[Stored records]

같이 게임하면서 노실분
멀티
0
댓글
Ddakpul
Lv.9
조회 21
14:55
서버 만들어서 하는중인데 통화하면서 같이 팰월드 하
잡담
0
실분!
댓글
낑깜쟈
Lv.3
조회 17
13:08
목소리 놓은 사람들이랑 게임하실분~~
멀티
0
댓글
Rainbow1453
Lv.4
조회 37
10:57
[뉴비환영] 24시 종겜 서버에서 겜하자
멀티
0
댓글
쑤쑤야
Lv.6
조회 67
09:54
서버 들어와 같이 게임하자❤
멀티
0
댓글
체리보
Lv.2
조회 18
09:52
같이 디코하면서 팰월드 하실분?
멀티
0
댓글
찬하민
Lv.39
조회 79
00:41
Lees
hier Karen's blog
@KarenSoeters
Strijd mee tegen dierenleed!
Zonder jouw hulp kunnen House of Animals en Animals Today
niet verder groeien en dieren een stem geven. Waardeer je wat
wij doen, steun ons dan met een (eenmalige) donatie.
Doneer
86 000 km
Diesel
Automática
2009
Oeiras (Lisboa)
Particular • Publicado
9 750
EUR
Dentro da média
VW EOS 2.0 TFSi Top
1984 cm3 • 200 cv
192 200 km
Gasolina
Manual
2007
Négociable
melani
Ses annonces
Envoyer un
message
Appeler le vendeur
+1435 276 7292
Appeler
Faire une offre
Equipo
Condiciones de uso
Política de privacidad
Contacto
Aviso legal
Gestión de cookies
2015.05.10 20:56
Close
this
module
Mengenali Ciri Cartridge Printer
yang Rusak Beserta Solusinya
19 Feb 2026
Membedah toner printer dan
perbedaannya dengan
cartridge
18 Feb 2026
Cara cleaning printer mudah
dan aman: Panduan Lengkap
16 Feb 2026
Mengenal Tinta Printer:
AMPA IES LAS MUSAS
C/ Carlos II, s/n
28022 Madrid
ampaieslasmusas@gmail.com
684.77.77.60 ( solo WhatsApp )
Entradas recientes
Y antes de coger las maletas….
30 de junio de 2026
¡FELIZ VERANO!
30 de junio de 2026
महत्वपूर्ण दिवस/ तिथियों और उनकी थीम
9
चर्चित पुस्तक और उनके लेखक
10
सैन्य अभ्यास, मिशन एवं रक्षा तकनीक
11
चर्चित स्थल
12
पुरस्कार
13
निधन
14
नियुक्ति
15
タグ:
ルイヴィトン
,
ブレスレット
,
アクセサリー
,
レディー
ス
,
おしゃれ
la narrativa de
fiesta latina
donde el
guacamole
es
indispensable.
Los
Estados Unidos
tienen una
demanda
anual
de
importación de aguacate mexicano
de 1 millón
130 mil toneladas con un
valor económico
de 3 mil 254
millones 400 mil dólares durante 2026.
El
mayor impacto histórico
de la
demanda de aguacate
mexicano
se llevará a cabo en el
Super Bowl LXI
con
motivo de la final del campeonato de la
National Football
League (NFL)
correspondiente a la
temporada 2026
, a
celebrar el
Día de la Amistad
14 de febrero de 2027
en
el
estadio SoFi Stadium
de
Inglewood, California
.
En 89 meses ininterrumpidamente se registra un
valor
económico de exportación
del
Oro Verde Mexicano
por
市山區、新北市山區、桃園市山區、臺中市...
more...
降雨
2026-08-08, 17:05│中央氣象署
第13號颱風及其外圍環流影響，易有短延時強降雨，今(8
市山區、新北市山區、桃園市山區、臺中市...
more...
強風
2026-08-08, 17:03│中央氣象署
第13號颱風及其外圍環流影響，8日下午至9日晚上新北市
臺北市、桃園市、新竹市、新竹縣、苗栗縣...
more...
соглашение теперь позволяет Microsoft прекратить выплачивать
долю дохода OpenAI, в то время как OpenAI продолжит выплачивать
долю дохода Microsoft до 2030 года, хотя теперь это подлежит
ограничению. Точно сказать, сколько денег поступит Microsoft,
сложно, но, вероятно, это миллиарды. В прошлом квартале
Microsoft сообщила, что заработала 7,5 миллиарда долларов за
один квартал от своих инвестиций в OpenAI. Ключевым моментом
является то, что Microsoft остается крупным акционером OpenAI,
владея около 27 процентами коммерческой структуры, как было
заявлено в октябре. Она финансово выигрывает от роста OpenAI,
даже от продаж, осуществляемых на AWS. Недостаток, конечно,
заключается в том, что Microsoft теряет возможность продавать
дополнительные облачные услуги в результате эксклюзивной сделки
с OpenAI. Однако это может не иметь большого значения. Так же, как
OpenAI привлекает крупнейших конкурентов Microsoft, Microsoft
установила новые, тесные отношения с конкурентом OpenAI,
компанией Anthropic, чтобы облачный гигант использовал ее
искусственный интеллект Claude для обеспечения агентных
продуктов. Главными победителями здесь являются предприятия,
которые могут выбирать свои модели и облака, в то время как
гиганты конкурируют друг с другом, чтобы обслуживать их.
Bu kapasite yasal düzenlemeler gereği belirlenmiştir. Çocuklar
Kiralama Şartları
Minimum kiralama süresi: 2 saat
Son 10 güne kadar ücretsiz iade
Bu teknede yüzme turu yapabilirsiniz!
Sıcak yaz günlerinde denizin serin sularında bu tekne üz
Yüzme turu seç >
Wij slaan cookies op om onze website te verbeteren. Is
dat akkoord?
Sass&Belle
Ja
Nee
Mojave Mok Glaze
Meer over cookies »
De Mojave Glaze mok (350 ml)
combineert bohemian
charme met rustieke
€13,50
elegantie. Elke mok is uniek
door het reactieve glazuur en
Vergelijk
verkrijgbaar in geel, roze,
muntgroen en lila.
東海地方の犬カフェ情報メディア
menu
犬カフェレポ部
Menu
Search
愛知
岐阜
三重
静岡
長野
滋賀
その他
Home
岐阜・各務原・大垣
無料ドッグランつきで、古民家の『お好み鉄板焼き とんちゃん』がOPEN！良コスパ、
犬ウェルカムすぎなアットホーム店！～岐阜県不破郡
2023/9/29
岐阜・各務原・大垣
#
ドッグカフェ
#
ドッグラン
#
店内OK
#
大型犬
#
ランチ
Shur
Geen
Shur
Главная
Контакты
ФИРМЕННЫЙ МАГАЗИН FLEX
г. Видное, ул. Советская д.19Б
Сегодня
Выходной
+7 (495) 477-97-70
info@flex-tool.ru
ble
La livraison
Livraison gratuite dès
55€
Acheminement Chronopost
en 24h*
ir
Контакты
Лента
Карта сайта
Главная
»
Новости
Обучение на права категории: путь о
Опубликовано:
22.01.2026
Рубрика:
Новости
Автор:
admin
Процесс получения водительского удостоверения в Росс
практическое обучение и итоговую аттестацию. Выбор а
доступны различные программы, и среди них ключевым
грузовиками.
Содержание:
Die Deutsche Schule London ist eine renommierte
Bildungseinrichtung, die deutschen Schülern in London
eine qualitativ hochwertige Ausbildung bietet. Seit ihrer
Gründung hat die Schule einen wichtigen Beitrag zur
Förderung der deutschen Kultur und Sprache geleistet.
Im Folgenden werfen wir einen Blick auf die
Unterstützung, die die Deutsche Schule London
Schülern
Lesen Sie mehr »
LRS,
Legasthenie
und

■ **What needs to be done**: Word for word, restate the data above from its first line down to and including the line with "Oeiras (Lisboa)".

■ **Solved exercise**:
같이 게임하면서 노실분
멀티
0
댓글
Ddakpul
Lv.9
조회 21
14:55
서버 만들어서 하는중인데 통화하면서 같이 팰월드 하
잡담
0
실분!
댓글
낑깜쟈
Lv.3
조회 17
13:08
목소리 놓은 사람들이랑 게임하실분~~
멀티
0
댓글
Rainbow1453
Lv.4
조회 37
10:57
[뉴비환영] 24시 종겜 서버에서 겜하자
멀티
0
댓글
쑤쑤야
Lv.6
조회 67
09:54
서버 들어와 같이 게임하자❤
멀티
0
댓글
체리보
Lv.2
조회 18
09:52
같이 디코하면서 팰월드 하실분?
멀티
0
댓글
찬하민
Lv.39
조회 79
00:41
Lees
hier Karen's blog
@KarenSoeters
Strijd mee tegen dierenleed!
Zonder jouw hulp kunnen House of Animals en Animals Today
niet verder groeien en dieren een stem geven. Waardeer je wat
wij doen, steun ons dan met een (eenmalige) donatie.
Doneer
86 000 km
Diesel
Automática
2009
Oeiras (Lisboa)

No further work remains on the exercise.